Pritzker painted a picture of “possibility” and “promise” as the state continues to grapple with its many problems.
The 25-minute speech, which began with tales of heroism in Illinois’ past, did feature one gaffe. Pritzker incorrectly labeled a historic church ravaged by the Great Chicago Fire as he spoke of a pastor’s words of hope to devastated parishioners. The fire destroyed Chicago’s Second Unitarian Church, not the First Unitarian Church, which actually become a refuge for victims of the fire, according to the church’s website.
Just minutes after Pritzker’s address, the Illinois Republican Party quickly came to Rauner’s defense, saying, “it’s clear that Governor Pritzker’s agenda will be the same agenda that has dragged our state down for decades — borrow, tax, spend, repeat.”

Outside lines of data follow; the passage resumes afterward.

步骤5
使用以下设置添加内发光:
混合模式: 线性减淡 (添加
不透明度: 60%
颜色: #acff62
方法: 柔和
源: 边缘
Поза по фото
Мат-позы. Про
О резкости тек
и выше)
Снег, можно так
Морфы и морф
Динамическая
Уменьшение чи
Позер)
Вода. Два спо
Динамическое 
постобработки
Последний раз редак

Chairman Tim Schneider, too, warned that the party “will hold Pritzker, Madigan, Cullerton, and all Democrats accountable for their false promises because we know that they are the main culprits behind Illinois’ fiscal demise.”

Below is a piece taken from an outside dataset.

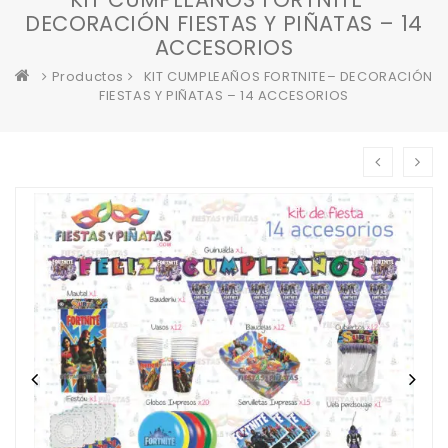
DECORACIÓN FIESTAS Y PIÑATAS – 14
ACCESORIOS
Productos
KIT CUMPLEAÑOS FORTNITE– DECORACIÓN
FIESTAS Y PIÑATAS – 14 ACCESORIOS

But there were some words of encouragement from Illinois Senate Republican Leader Bill Brady, who will actually have to work with Pritzker on a balanced budget. The Bloomington Republican told reporters lawmakers are willing to work together to bring the state back into stability.

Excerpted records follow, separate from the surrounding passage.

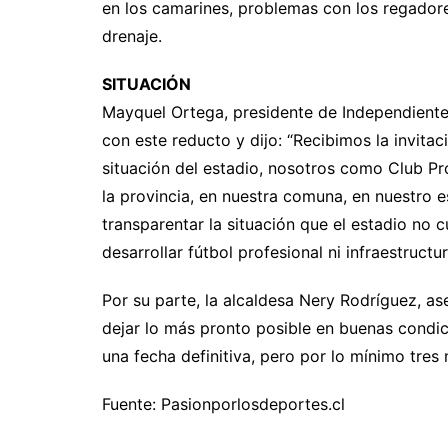
en los camarines, problemas con los regadores
drenaje.
SITUACIÓN
Mayquel Ortega, presidente de Independiente
con este reducto y dijo: “Recibimos la invitac
situación del estadio, nosotros como Club Pr
la provincia, en nuestra comuna, en nuestro 
transparentar la situación que el estadio no
desarrollar fútbol profesional ni infraestructu
Por su parte, la alcaldesa Nery Rodríguez, a
dejar lo más pronto posible en buenas condi
una fecha definitiva, pero por lo mínimo tre
Fuente: Pasionporlosdeportes.cl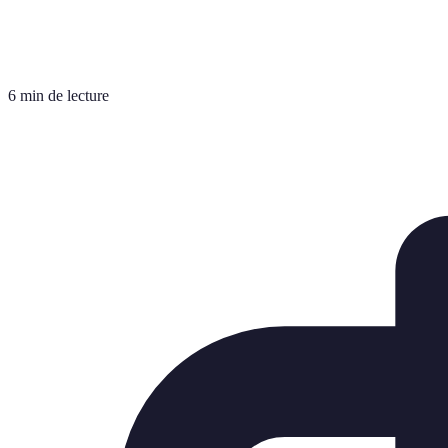
6 min de lecture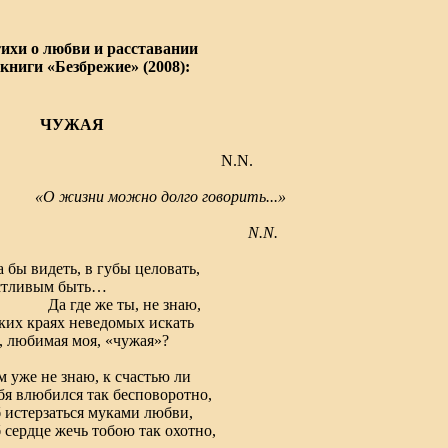
ихи о любви и расставании
 книги «Безбрежие» (2008):
УЖАЯ
N.N.
«О жизни можно долго говорить...»
N.N.
а бы видеть, в губы целовать,
стливым быть…
где же ты, не знаю,
ких краях неведомых искать
, любимая моя, «чужая»?
м уже не знаю, к счастью ли
бя влюбился так бесповоротно,
 истерзаться муками любви,
 сердце жечь тобою так охотно,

As for Pritzker’s address and his emphasis on enacting a graduated income tax, Brady said he wasn’t “worried or offended by the rhetoric.”
“What I’ve told him clearly is that’s not a partisan divide,” Brady said. “It’s a philosophical issue. We Republicans believe that reducing the burden on families and business is more productive, more conducive to economic growth. He believes obviously, strongly the way that he does. But he’s been very clear that aside from that issue, there’s many issues that we can work together on. And I think he frankly would like to see some Republican ideas as he begins this administration.”
In the end, it was Rauner’s push for reforms over a budget that helped lead to his political demise. While he vowed a lengthy turnaround plan, he instead became known for his battles with political foe Illinois House Speaker Mike Madigan, and left to blame for the state’s longest budget impasse which amassed the state in billions of dollars in debt and decimated the state’s public universities.
Pritzker, buoyed by the $171.5 million he poured into his campaign, led an expansive, well-run statewide campaign. The heir to the Hyatt fortune, too, ensured his chances by starting his campaign in April 2017.
The ire of much of Pritzker’s criticism in an astounding 19 months of campaigning was, of course, Rauner. But the outgoing governor — unlike his predecessor Democratic Gov. Pat Quinn — attended the inauguration. Other Republicans in attendance included Illinois House Republican Leader Jim Durkin and Brady, as well as other Republican legislators.
Incoming Attorney General Kwame Raoul, Illinois Secretary of State Jesse White and Illinois Treasurer Michael Frerichs also took their oaths of office.
Illinois Comptroller Susana Mendoza — who has joined a long list of those vying to replace Mayor Rahm Emanuel — avoided some controversy by being sworn in by Cook County Circuit Court Judge Rossana Patricia Fernandez — not Illinois Supreme Court Justice Anne Burke, whose husband Ald. Ed Burke was charged earlier this month in an attempted extortion case. Justice Burke, a close friend, gave Mendoza the oath of office in 2016. WBEZ first reported the switch on Jan. 11.
Asked for comment on why Burke did not administer the oath, Illinois Supreme Court spokesman Chris Bonjean declined to elaborate, simply saying, “I hope the Sun-Times has better news judgement [sic] than that.”
Mendoza’s office, however, released a statement.
“I have deep admiration for Anne Burke, but I think it’s best to respect her privacy at this time,” Mendoza said. “I am in Springfield this week to welcome our new Governor and usher in a new spirit of cooperation for this state.”
Mendoza made no mention of her mayoral run in her speech.